Sexy pragmatism: a good profile for Roland Mouret’s outlook. In his new look book, he’s meted out his pieces one at a time, shooting each of them on Georgia Howorth on its own, or with underwear. It’s almost as if she’s carefully considering the merits of each skirt, top, dress, and pair of pants as she is trying them on in front of her bedroom mirror. Is this an accurate reflection of how we’re judging our relationships with clothes in the age of e-commerce, lockdown and working from home, or what?
Credit to Mouret for his insights into the point of view of his customers, and into the way of the world we’re all living in. “I thought of how every piece would work in a woman’s wardrobe, thinking about how it could fit with other designers,” he says. “Because that’s how women dress today.” That kind of honest insight made him attend even more closely to defining the fine line between reinforcing what is recognizable as “Roland Mouret,” and what could feel new.
So there are the particular Mouret points of difference in both categories.
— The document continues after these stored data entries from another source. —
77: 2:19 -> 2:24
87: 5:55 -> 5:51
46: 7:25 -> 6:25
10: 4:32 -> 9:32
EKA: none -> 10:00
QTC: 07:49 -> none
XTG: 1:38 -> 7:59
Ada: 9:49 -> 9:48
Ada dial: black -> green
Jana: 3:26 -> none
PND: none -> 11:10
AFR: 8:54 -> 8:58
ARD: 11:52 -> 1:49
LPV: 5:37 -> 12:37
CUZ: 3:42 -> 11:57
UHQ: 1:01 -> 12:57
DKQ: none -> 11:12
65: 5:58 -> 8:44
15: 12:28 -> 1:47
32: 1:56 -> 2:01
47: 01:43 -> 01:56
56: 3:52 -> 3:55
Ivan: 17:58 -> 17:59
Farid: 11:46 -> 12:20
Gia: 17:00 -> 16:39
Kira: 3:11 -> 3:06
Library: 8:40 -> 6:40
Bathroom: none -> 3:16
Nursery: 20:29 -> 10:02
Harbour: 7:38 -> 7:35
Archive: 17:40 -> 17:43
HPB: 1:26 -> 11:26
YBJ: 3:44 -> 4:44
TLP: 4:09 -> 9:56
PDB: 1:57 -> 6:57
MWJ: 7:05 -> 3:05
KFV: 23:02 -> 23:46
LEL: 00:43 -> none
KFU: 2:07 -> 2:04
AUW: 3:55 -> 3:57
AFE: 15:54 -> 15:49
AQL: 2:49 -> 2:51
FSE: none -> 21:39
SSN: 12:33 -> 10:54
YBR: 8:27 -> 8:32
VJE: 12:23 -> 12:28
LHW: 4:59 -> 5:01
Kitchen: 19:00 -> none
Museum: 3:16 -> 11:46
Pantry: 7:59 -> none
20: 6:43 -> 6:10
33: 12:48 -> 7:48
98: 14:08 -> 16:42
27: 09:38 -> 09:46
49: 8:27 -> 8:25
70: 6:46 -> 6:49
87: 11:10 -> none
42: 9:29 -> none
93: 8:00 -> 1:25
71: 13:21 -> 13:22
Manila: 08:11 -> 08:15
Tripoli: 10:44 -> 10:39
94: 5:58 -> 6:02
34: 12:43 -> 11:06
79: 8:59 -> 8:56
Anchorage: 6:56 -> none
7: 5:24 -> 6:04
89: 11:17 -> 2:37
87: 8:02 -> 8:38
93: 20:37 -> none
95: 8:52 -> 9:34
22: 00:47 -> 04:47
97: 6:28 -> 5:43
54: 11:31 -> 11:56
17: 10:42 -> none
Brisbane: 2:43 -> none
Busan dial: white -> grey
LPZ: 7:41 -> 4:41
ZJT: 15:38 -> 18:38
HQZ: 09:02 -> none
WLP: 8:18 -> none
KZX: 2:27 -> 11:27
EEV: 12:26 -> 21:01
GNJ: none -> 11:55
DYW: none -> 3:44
The signature construction with which he began his career plays into the folding technique of the pink skirt, and the signature dresses which won him a reputation as a maker of the It dress in the aughts. Abstracted frills, split-leg flares, and his softer, assemblages of separates—a knitted sweater with bloused sleeves; a draped khaki shirt with epaulettes, and a matching skirt —read as new. Still targeted at a Roland Mouret woman who knows how she wants to look, though: a bit more relaxed, but not giving into sweatpants.
Mouret reads his market well. Not everyone in that constituency is working from home at all times. For those women whose job is to front up in public-facing, corporate and media roles there’s a matching mask with every dress. “They’re delivered attached inside the shoulder of each one.” Designed for the new cohorts of women moving to the political front, is that? “I watch the news,” he says. “These are women who buy my clothes too.”